SOTA Configurations — Performance Report

Date: 2026-03-21 Build: --release, default thread count Hardware: AMD EPYC-Milan, 4 cores / 8 threads, L3 32 MiB, Linux 6.8.0-101

1. What Changed

Three additions enable scenario-specific SOTA presets:

Addition	Description	Commit
GN covariance propagation	`cholesky_inverse_8x8` extracts per-corner 2×2 covariances from the GN Hessian H⁻¹; threaded through `extract_quad_edlines` → `batch.corner_covariances`	`31f247a`
Builder setters	`huber_delta_px`, `tikhonov_alpha_max`, `sigma_n_sq`, `structure_tensor_radius` tunable via builder	this session
Three SOTA presets	`sota_metrology_default`, `sota_pure_tags_default`, `sota_checkerboard_default`	this session

Architecture: The GN→Pose Handover (Metrology preset only)

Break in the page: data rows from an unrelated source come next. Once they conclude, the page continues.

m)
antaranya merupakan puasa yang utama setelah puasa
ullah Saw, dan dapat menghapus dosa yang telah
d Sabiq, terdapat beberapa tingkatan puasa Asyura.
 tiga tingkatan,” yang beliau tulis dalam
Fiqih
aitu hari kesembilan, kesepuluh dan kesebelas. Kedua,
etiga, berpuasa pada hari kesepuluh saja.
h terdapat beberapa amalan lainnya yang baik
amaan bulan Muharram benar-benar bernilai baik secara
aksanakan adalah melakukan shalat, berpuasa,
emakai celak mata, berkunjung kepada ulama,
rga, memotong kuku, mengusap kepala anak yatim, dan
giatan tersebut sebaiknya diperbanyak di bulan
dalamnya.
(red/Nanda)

Before:  GN corners → batch.corners → pose: Structure Tensor fallback
         H discarded ↗

After:   GN corners + σ²·H⁻¹ blocks → batch.corner_covariances → Weighted LM (direct)

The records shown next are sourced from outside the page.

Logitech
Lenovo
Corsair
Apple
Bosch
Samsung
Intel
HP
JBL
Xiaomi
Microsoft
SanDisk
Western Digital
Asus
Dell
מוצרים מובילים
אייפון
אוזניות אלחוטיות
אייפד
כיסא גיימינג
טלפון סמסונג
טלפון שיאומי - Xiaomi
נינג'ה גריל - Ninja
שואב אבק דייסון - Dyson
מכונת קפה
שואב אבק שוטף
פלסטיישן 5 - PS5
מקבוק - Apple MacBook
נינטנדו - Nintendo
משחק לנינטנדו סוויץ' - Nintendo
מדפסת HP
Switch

Per-corner covariance Σₖ = σ²·H⁻¹[2k:2k+2, 2k:2k+2], σ² = Σr²/(n_obs−8). If GN diverges, corner_covariances is zeroed and pose falls back to the Structure Tensor.

2. The Three SOTA Presets

Preset	Target Scenario	Key Differences vs Production
`sota_metrology_default()`	Single isolated tag, pose accuracy	EdLines + GN + None; sharpening off; Hard decode
`sota_pure_tags_default()`	Dense multi-tag scenes	Soft decode (+19pp recall); else identical to production
`sota_checkerboard_default()`	Touching tags in grid patterns	4-connectivity; Soft decode; relaxed contrast/edge gates; sharpening off

Why three separate presets?

The three target scenarios have mutually incompatible requirements:

Metrology needs the lowest possible corner RMSE. This requires EdLines + GN corners (never post-processed), but the missing sharpening and None refinement hurt recall on multi-tag images where small/distant tags are marginal.
Pure tags needs maximum recall without harming precision. Soft decoding is the dominant lever (+19pp vs Hard), but it causes a precision collapse (~10–20%) when combined with EdLines (which produces many more quad candidates from background edges). ContourRdp + Soft is the stable choice.
Checkerboard has non-negotiable topological constraints (4-connectivity, relaxed contrast/edge thresholds) that actively hurt performance on isolated tags. Soft decoding was untested for this scenario; it proved equally effective (+18.4pp recall).

Preset parameters

`sota_metrology_default()`

quad_extraction_mode:  EdLines
refinement_mode:       None        ← GN corners are sub-pixel; ERF degrades them
enable_sharpening:     false       ← pass raw PSF directly to the solver
enable_bilateral:      false
quad_max_elongation:   20.0
quad_min_density:      0.15
decode_mode:           Hard        ← Soft causes precision collapse on EdLines

`sota_pure_tags_default()`

refinement_mode:       Erf         ← same as production
enable_sharpening:     true        ← same as production
quad_max_elongation:   20.0        ← same as production
quad_min_density:      0.15        ← same as production
decode_mode:           Soft        ← only difference; +19pp recall on ICRA forward

`sota_checkerboard_default()`

refinement_mode:       Erf
enable_sharpening:     false       ← sharpening creates halos at shared borders
segmentation_connectivity: Four    ← separates touching tag borders (non-negotiable)
decoder_min_contrast:  10.0        ← relaxed for low-contrast packed tags
quad_min_edge_score:   2.0         ← relaxed for weaker interior-border edge scores
quad_max_elongation:   20.0
quad_min_density:      0.15
decode_mode:           Soft        ← extends recall on low-contrast packed tags

3. ICRA 2020 — Pure Tags (multi-tag isolated, `forward/pure_tags_images`)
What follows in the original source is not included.